What you have to do: Filter the material, keeping only lines with the word "June".

Data for analysis:

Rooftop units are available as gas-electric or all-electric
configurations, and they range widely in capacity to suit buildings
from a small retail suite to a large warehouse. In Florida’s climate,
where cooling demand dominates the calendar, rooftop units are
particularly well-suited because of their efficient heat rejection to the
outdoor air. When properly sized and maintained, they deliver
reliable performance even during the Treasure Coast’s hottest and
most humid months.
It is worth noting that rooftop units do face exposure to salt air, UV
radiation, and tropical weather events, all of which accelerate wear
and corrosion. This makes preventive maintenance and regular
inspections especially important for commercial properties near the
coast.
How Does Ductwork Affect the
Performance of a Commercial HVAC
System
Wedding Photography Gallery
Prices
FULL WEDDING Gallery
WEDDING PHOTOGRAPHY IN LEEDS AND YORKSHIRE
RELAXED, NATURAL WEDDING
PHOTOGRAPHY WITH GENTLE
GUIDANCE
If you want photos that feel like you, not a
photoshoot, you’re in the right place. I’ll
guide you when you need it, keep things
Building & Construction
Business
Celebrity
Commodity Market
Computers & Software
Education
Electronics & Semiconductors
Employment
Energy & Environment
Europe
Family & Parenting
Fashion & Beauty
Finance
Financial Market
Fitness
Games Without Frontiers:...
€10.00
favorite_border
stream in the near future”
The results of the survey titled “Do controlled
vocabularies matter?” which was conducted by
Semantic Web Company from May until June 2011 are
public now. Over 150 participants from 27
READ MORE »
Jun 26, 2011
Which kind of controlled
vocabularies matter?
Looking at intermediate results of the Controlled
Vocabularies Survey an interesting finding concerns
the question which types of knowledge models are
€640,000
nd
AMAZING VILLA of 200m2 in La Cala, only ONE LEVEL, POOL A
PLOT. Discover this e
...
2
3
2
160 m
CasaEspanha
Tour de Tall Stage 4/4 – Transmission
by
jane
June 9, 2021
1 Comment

Exercise output:
Semantic Web Company from May until June 2011 are
June 9, 2021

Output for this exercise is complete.